Since November 2011, genetic testing is offered to all patients with idiopathic, hereditable and associated forms of Pulmonary Arterial Hypertension or Pulmonary Venoocclusive Disease included in the Spanish Registry of Pulmonary Arterial Hypertension. Herein, we present the clinical phenotype and prognosis of all Pulmonary Arterial Hypertension patients with disease-associated variants in TBX4.

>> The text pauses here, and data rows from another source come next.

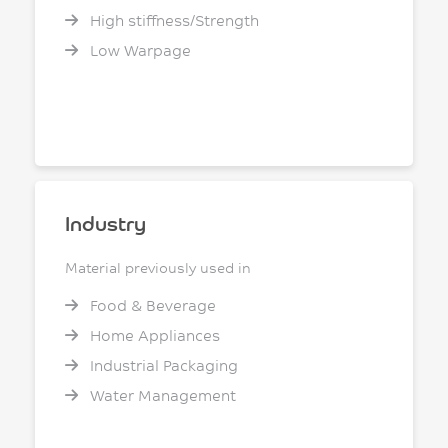
High stiffness/Strength
Low Warpage
Industry
Material previously used in
Food & Beverage
Home Appliances
Industrial Packaging
Water Management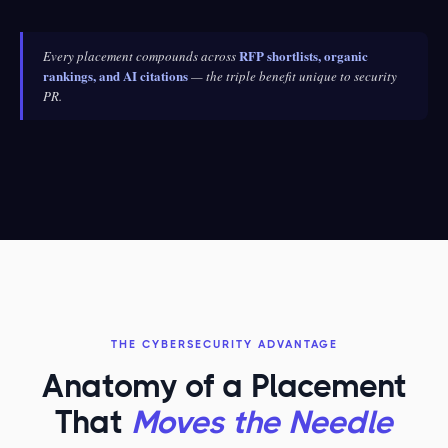
RFP shortlists, organic
Every placement compounds across
rankings, and AI citations
— the triple benefit unique to security
PR.
THE CYBERSECURITY ADVANTAGE
Anatomy of a Placement
That
Moves the Needle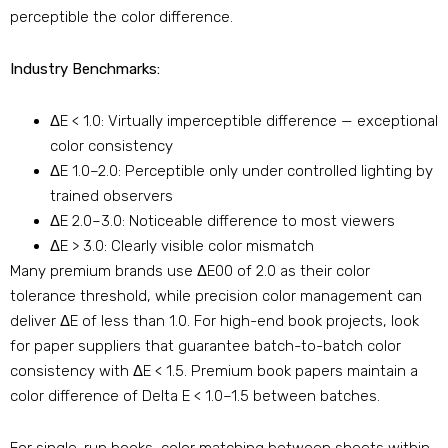
perceptible the color difference.
Industry Benchmarks:
ΔE < 1.0: Virtually imperceptible difference — exceptional
color consistency
ΔE 1.0–2.0: Perceptible only under controlled lighting by
trained observers
ΔE 2.0–3.0: Noticeable difference to most viewers
ΔE > 3.0: Clearly visible color mismatch
Many premium brands use ΔE00 of 2.0 as their color
tolerance threshold, while precision color management can
deliver ΔE of less than 1.0. For high-end book projects, look
for paper suppliers that guarantee batch-to-batch color
consistency with ΔE < 1.5. Premium book papers maintain a
color difference of Delta E < 1.0–1.5 between batches.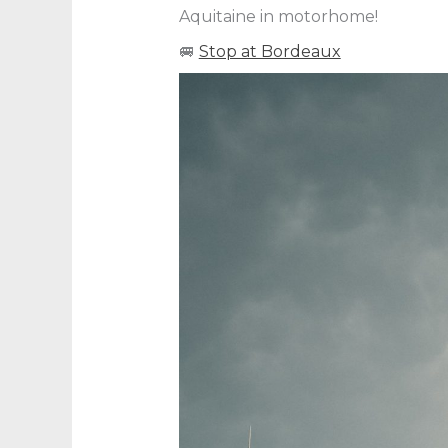
Aquitaine in motorhome!
🚐
Stop at Bordeaux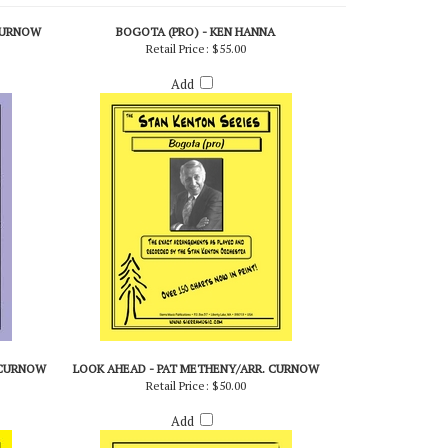
CURNOW
BOGOTA (PRO) - KEN HANNA
Retail Price:
$55.00
Add
 CURNOW
LOOK AHEAD - PAT METHENY/ARR. CURNOW
Retail Price:
$50.00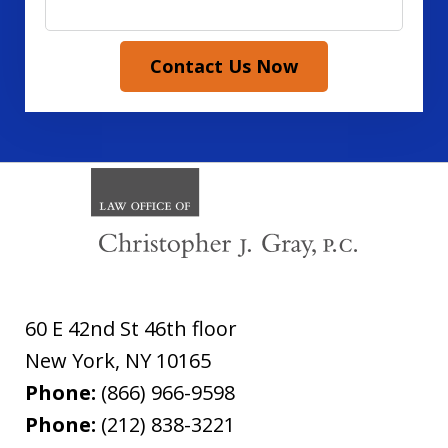
Contact Us Now
60 E 42nd St 46th floor
New York
,
NY
10165
Phone:
(866) 966-9598
Phone:
(212) 838-3221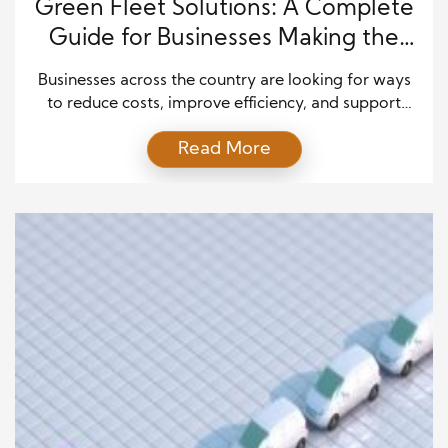
Green Fleet Solutions: A Complete
Guide for Businesses Making the
Transition
Businesses across the country are looking for ways
to reduce costs, improve efficiency, and support
sustainability goals. Transportation often represents
Read More
a major expense, especially for companies that
operate delivery vehicles, service fleets, or
transportation networks. As environmental concerns
continue to grow, many organizations are searching
for smarter ways to manage their fleets while
maintaining strong […]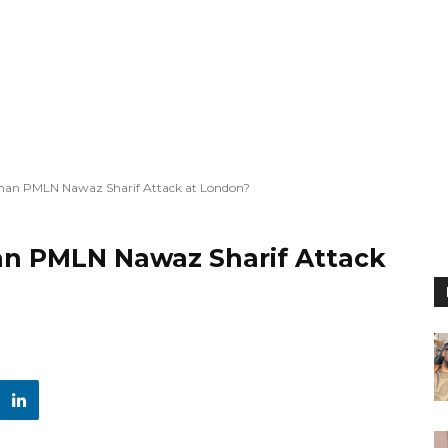
man PMLN Nawaz Sharif Attack at London?
an PMLN Nawaz Sharif Attack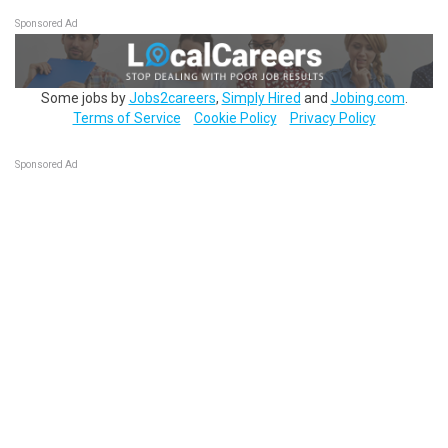
Sponsored Ad
Some jobs by
Jobs2careers
,
Simply Hired
and
Jobing.com
.
Terms of Service
Cookie Policy
Privacy Policy
Sponsored Ad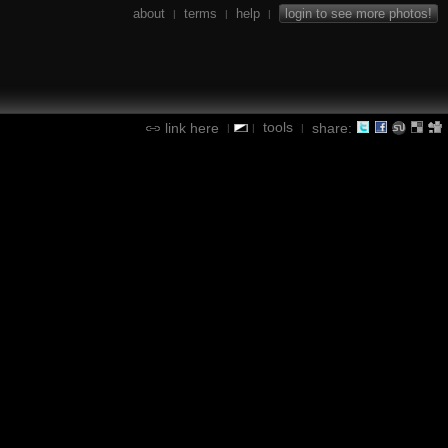
about
terms
help
login to see more photos!
|
|
|
tools
link here
share:
|
|
|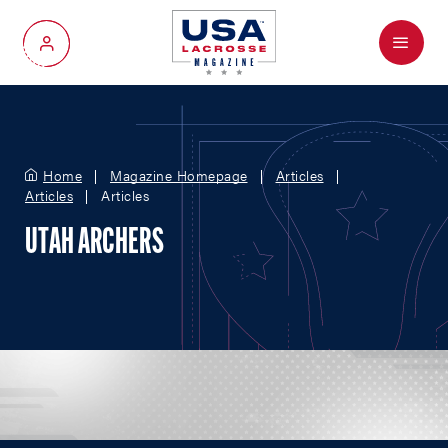
Menu
My Account
Home
Magazine Homepage
Articles
Articles
Articles
UTAH ARCHERS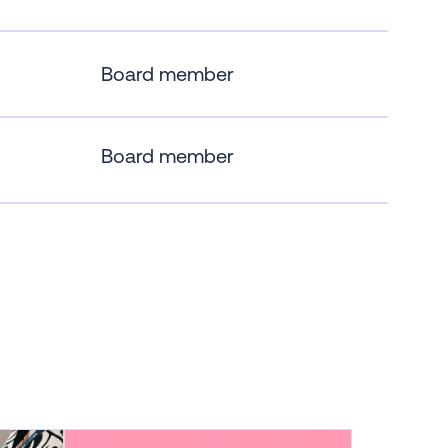
Board member
Board member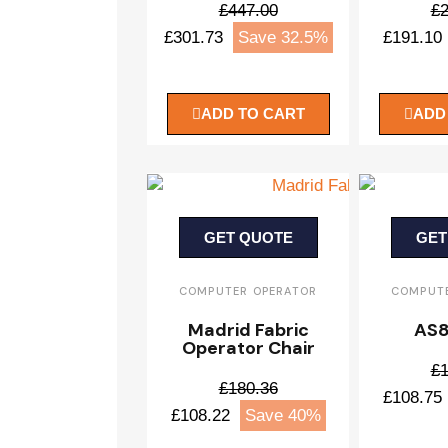
£447.00
£2
£301.73
Save 32.5%
£191.10
ADD TO CART
ADD
GET QUOTE
GET
COMPUTER OPERATOR
COMPUTE
Madrid Fabric
AS8
Operator Chair
£1
£180.36
£108.75
£108.22
Save 40%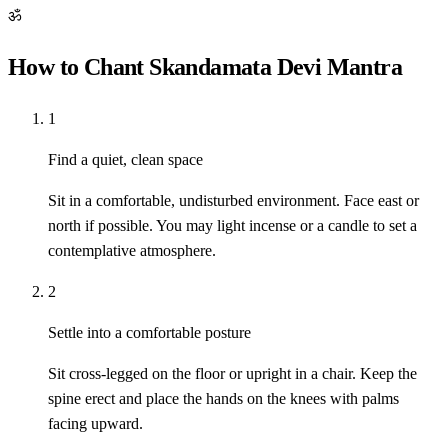
ॐ
How to Chant Skandamata Devi Mantra
1
Find a quiet, clean space
Sit in a comfortable, undisturbed environment. Face east or
north if possible. You may light incense or a candle to set a
contemplative atmosphere.
2
Settle into a comfortable posture
Sit cross-legged on the floor or upright in a chair. Keep the
spine erect and place the hands on the knees with palms
facing upward.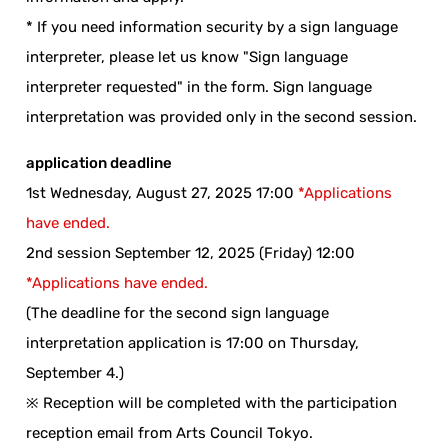
* If you need information security by a sign language
interpreter, please let us know "Sign language
interpreter requested" in the form. Sign language
interpretation was provided only in the second session.
application deadline
1st Wednesday, August 27, 2025 17:00
*Applications
have ended.
2nd session September 12, 2025 (Friday) 12:00
*Applications have ended.
(The deadline for the second sign language
interpretation application is 17:00 on Thursday,
September 4.)
※ Reception will be completed with the participation
reception email from Arts Council Tokyo.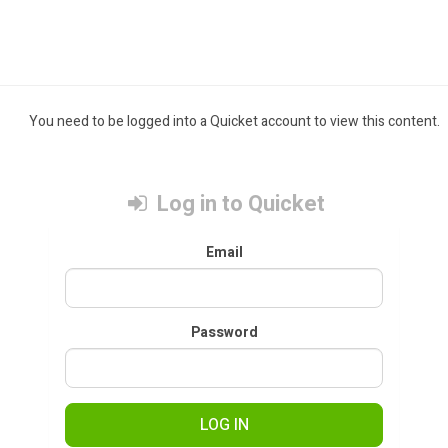
You need to be logged into a Quicket account to view this content.
Log in to Quicket
Email
Password
LOG IN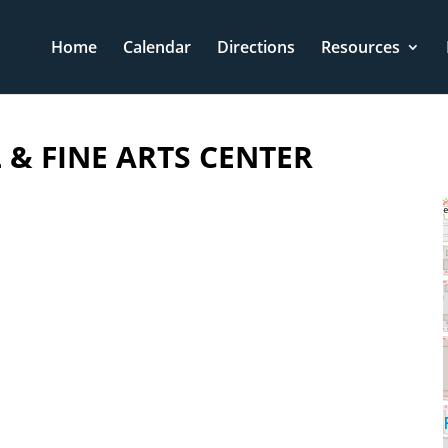
Home
Calendar
Directions
Resources
& FINE ARTS CENTER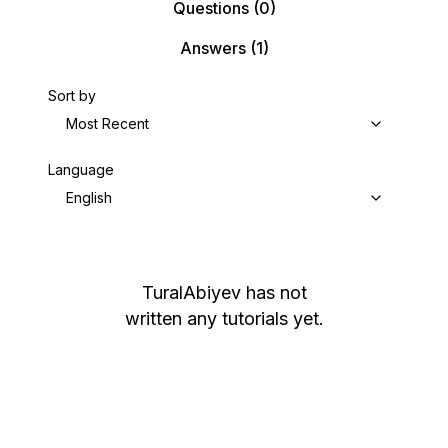
Questions
(0)
Answers
(1)
Sort by
Most Recent
Language
English
TuralAbiyev
has not
written any tutorials yet.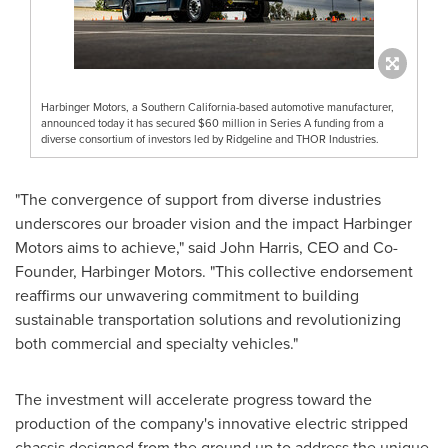
Harbinger Motors, a Southern California-based automotive manufacturer,
announced today it has secured $60 million in Series A funding from a
diverse consortium of investors led by Ridgeline and THOR Industries.
"The convergence of support from diverse industries
underscores our broader vision and the impact Harbinger
Motors aims to achieve," said
John Harris
, CEO and Co-
Founder, Harbinger Motors. "This collective endorsement
reaffirms our unwavering commitment to building
sustainable transportation solutions and revolutionizing
both commercial and specialty vehicles."
The investment will accelerate progress toward the
production of the company's innovative electric stripped
chassis designed from the ground up to address the unique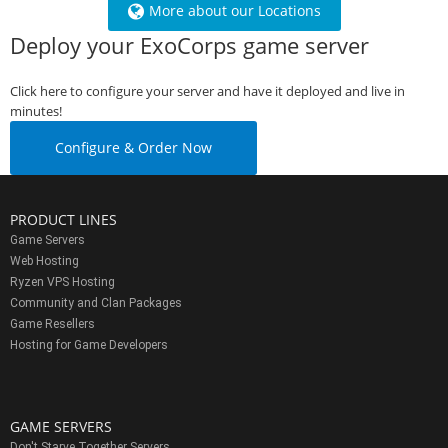
More about our Locations
Deploy your ExoCorps game server
Click here to configure your server and have it deployed and live in
minutes!
Configure & Order Now
PRODUCT LINES
Game Servers
Web Hosting
Ryzen VPS Hosting
Community and Clan Packages
Game Resellers
Hosting for Game Developers
GAME SERVERS
Don't Starve Together Servers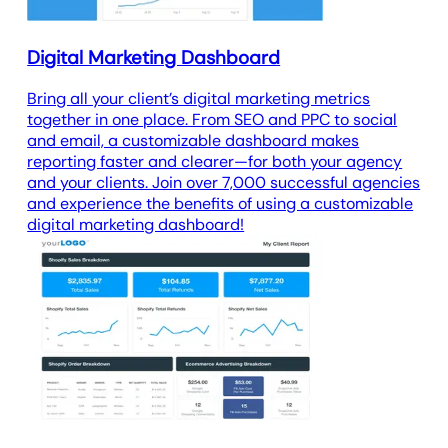
Digital Marketing Dashboard
Bring all your client’s digital marketing metrics
together in one place. From SEO and PPC to social
and email, a customizable dashboard makes
reporting faster and clearer—for both your agency
and your clients. Join over 7,000 successful agencies
and experience the benefits of using a customizable
digital marketing dashboard!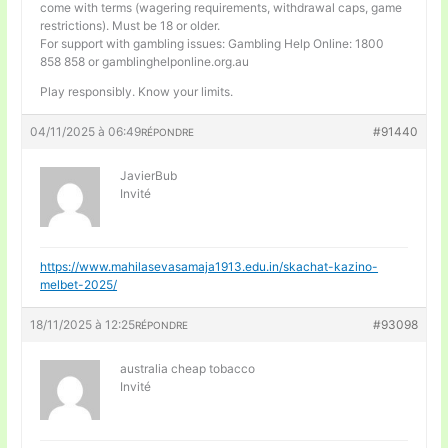
come with terms (wagering requirements, withdrawal caps, game
restrictions). Must be 18 or older.
For support with gambling issues: Gambling Help Online: 1800
858 858 or gamblinghelponline.org.au
Play responsibly. Know your limits.
04/11/2025 à 06:49
#91440
RÉPONDRE
JavierBub
Invité
https://www.mahilasevasamaja1913.edu.in/skachat-kazino-
melbet-2025/
18/11/2025 à 12:25
#93098
RÉPONDRE
australia cheap tobacco
Invité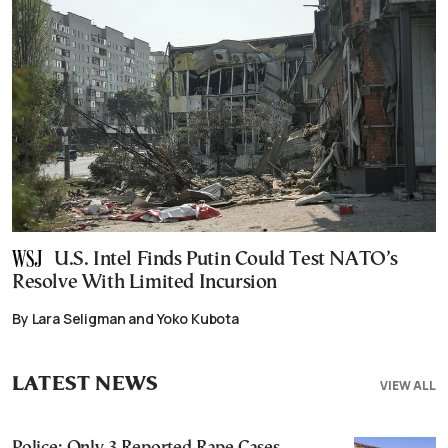
U.S. Intel Finds Putin Could Test NATO’s
Resolve With Limited Incursion
By Lara Seligman and Yoko Kubota
LATEST NEWS
VIEW ALL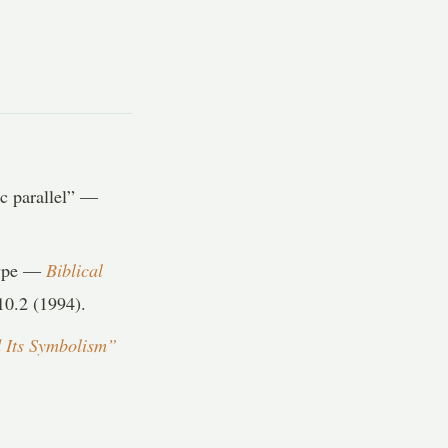
ic parallel” —
type —
Biblical
0.2 (1994).
 Its Symbolism”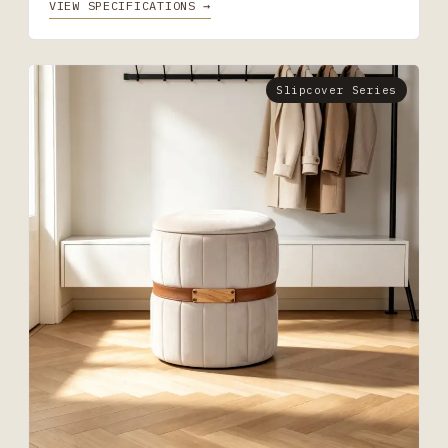
VIEW SPECIFICATIONS →
Slipcover Series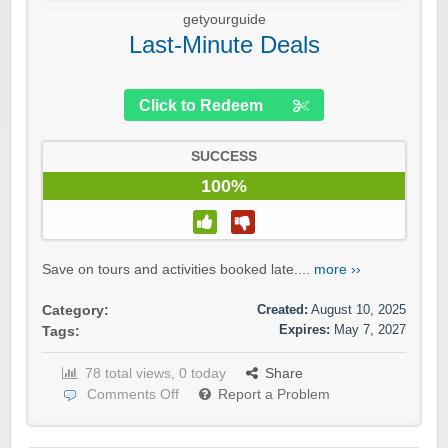
getyourguide
Last-Minute Deals
Click to Redeem
SUCCESS
100%
Save on tours and activities booked late....
more ››
Created:
August 10, 2025
Category:
Expires:
May 7, 2027
Tags:
78 total views, 0 today
Share
Comments Off
Report a Problem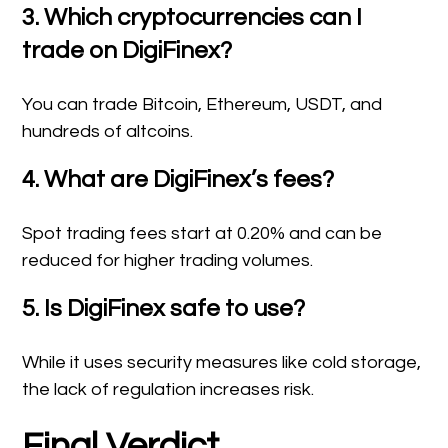
3. Which cryptocurrencies can I
trade on DigiFinex?
You can trade Bitcoin, Ethereum, USDT, and
hundreds of altcoins.
4. What are DigiFinex’s fees?
Spot trading fees start at 0.20% and can be
reduced for higher trading volumes.
5. Is DigiFinex safe to use?
While it uses security measures like cold storage,
the lack of regulation increases risk.
Final Verdict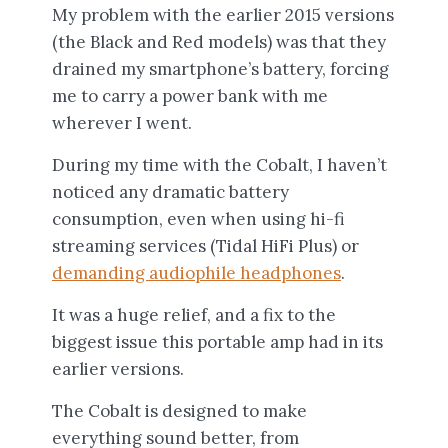
My problem with the earlier 2015 versions
(the Black and Red models) was that they
drained my smartphone’s battery, forcing
me to carry a power bank with me
wherever I went.
During my time with the Cobalt, I haven’t
noticed any dramatic battery
consumption, even when using hi-fi
streaming services (Tidal HiFi Plus) or
demanding audiophile headphones
.
It was a huge relief, and a fix to the
biggest issue this portable amp had in its
earlier versions.
The Cobalt is designed to make
everything sound better, from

Out of 579 adults and 45 children, we found in eight patients from seven families, disease-causing associated variants in TBX4. All adult patients had a moderate-severe reduction in diffusion capacity. However, we observed a wide spectrum of clinical presentations, including Pulmonary Venoocclusive Disease suspicion, interstitial lung disease, pulmonary vascular abnormalities and congenital heart disease.
Genetic testing is now essential for a correct diagnosis work-up in Pulmonary Arterial Hypertension. TBX4-associated Pulmonary Arterial Hypertension has marked clinical heterogeneity. In this regard, a genetic study is extremely useful to obtain an accurate diagnosis and provide appropriate management.